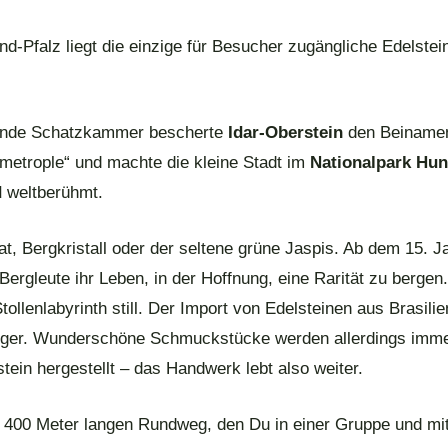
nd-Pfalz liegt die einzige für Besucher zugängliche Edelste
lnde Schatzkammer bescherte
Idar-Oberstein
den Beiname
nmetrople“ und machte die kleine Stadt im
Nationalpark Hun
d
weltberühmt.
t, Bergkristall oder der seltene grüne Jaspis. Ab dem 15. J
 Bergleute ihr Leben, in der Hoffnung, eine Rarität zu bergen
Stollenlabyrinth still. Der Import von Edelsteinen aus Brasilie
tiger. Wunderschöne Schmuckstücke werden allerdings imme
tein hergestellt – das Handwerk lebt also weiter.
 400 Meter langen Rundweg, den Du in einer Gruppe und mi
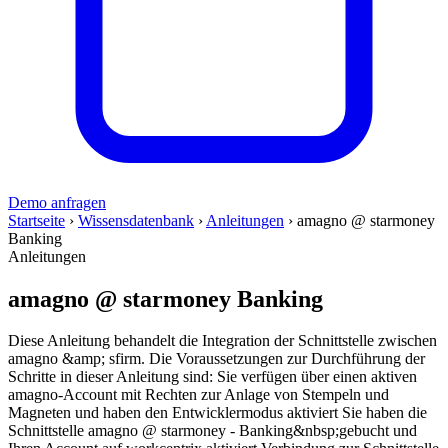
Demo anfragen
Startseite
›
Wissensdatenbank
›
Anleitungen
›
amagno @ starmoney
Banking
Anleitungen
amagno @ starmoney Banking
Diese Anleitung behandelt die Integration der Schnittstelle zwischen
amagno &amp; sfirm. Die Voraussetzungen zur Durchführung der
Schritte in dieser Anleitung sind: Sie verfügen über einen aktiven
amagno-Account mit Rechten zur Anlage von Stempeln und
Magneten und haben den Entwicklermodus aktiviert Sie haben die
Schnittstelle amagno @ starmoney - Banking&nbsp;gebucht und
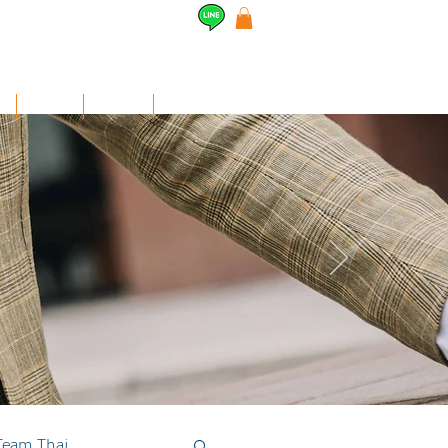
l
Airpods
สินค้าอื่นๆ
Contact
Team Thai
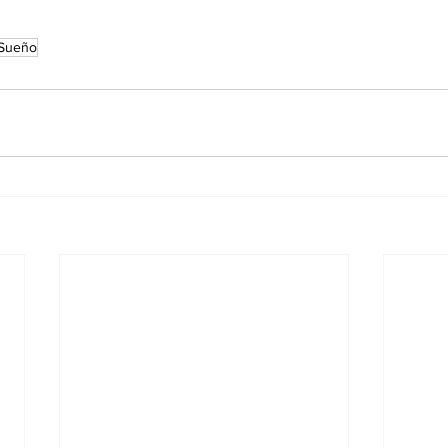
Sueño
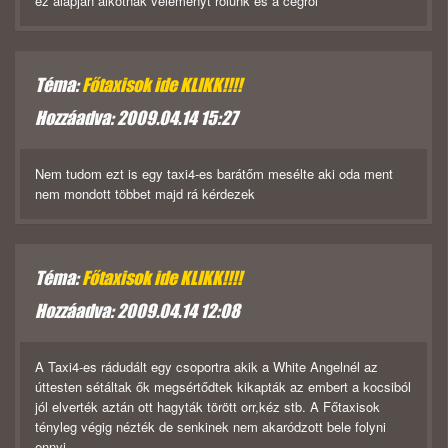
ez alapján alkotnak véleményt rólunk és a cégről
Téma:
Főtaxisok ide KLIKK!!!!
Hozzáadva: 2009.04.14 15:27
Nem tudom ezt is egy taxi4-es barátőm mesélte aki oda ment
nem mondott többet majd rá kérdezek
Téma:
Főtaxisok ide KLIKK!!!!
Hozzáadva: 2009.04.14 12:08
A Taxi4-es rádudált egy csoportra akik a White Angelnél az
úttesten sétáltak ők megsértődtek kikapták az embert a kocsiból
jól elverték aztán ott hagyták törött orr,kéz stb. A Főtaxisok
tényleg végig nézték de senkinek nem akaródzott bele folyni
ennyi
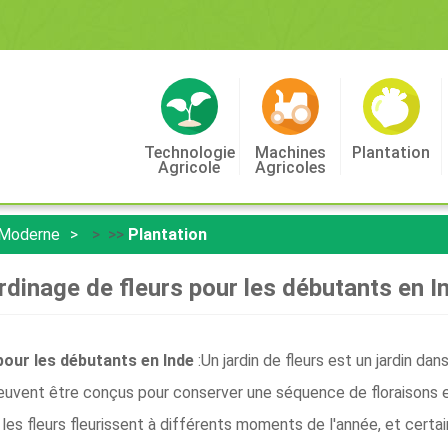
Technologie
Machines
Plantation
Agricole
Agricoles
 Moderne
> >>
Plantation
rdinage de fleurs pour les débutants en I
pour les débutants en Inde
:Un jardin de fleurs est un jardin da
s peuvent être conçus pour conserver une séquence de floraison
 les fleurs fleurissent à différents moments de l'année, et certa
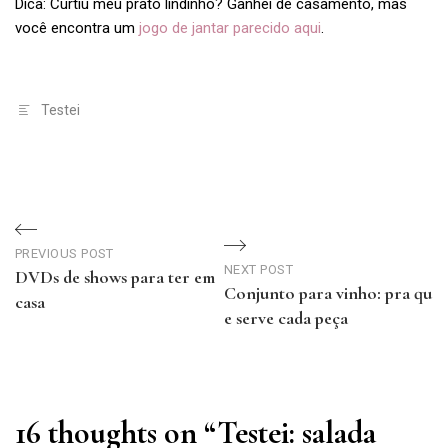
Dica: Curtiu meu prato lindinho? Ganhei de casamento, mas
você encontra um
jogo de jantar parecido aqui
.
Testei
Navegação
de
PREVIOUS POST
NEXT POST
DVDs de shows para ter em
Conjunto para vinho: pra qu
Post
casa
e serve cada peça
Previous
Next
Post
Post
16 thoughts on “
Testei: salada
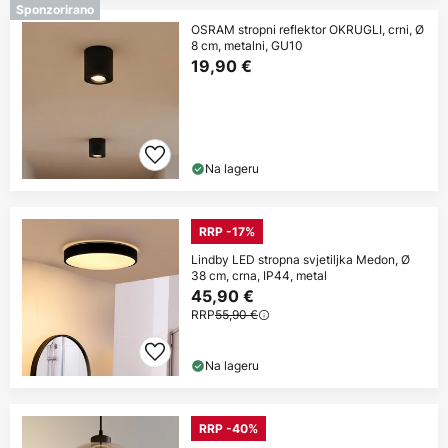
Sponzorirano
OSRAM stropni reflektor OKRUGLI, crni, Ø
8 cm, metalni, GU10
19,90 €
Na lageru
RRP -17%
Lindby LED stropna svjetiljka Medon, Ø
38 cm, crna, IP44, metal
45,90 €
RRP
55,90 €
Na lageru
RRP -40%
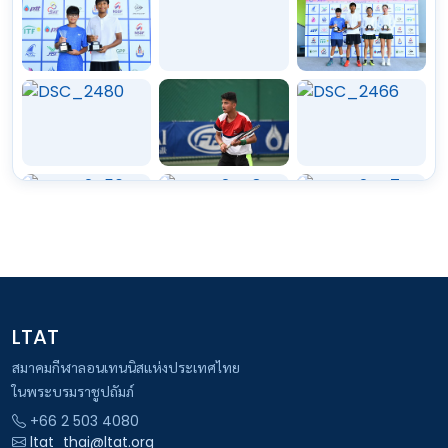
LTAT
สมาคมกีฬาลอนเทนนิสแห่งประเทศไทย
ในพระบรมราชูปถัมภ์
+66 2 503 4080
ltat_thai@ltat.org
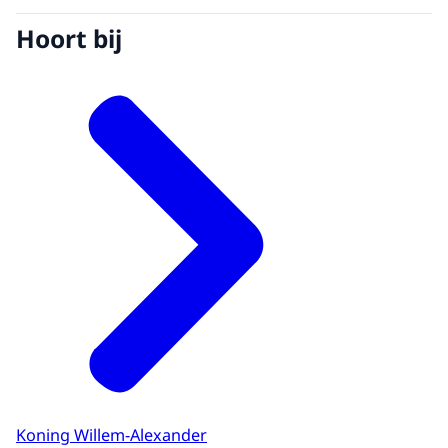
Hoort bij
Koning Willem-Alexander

==*==

The records above need to be restated word for word, with the pictures left out.

TASK OUTPUT
nd-Pfalz liegt die einzige für Besucher zugängliche Edelste
lnde Schatzkammer bescherte
Idar-Oberstein
den Beiname
nmetrople“ und machte die kleine Stadt im
Nationalpark Hun
d
weltberühmt.
t, Bergkristall oder der seltene grüne Jaspis. Ab dem 15. J
 Bergleute ihr Leben, in der Hoffnung, eine Rarität zu bergen
Stollenlabyrinth still. Der Import von Edelsteinen aus Brasilie
tiger. Wunderschöne Schmuckstücke werden allerdings imme
tein hergestellt – das Handwerk lebt also weiter.
 400 Meter langen Rundweg, den Du in einer Gruppe und mi
Demo anfragen
Startseite
›
Wissensdatenbank
›
Anleitungen
›
amagno @ starmoney
Banking
Anleitungen
amagno @ starmoney Banking
Diese Anleitung behandelt die Integration der Schnittstelle zwischen
amagno &amp; sfirm. Die Voraussetzungen zur Durchführung der
Schritte in dieser Anleitung sind: Sie verfügen über einen aktiven
amagno-Account mit Rechten zur Anlage von Stempeln und
Magneten und haben den Entwicklermodus aktiviert Sie haben die
Schnittstelle amagno @ starmoney - Banking&nbsp;gebucht und
l
Airpods
สินค้าอื่นๆ
Contact
Team Thai
Sueño
ez alapján alkotnak véleményt rólunk és a cégről
Téma:
Főtaxisok ide KLIKK!!!!
Hozzáadva: 2009.04.14 15:27
Nem tudom ezt is egy taxi4-es barátőm mesélte aki oda ment
nem mondott többet majd rá kérdezek
Téma:
Főtaxisok ide KLIKK!!!!
Hozzáadva: 2009.04.14 12:08
A Taxi4-es rádudált egy csoportra akik a White Angelnél az
úttesten sétáltak ők megsértődtek kikapták az embert a kocsiból
jól elverték aztán ott hagyták törött orr,kéz stb. A Főtaxisok
tényleg végig nézték de senkinek nem akaródzott bele folyni
ennyi
Technologie
Machines
Plantation
Agricole
Agricoles
 Moderne
> >>
Plantation
rdinage de fleurs pour les débutants en I
pour les débutants en Inde
:Un jardin de fleurs est un jardin da
s peuvent être conçus pour conserver une séquence de floraison
 les fleurs fleurissent à différents moments de l'année, et certa
Dica: Curtiu meu prato lindinho? Ganhei de casamento, mas
você encontra um
jogo de jantar parecido aqui
.
Testei
Navegação
de
PREVIOUS POST
NEXT POST
DVDs de shows para ter em
Conjunto para vinho: pra qu
Post
casa
e serve cada peça
Previous
Next
Post
Post
16 thoughts on “
Testei: salada
Sponzorirano
OSRAM stropni reflektor OKRUGLI, crni, Ø
8 cm, metalni, GU10
19,90 €
Na lageru
RRP -17%
Lindby LED stropna svjetiljka Medon, Ø
38 cm, crna, IP44, metal
45,90 €
RRP
55,90 €
Na lageru
RRP -40%
LTAT
สมาคมกีฬาลอนเทนนิสแห่งประเทศไทย
ในพระบรมราชูปถัมภ์
+66 2 503 4080
ltat_thai@ltat.org
Hoort bij
Koning Willem-Alexander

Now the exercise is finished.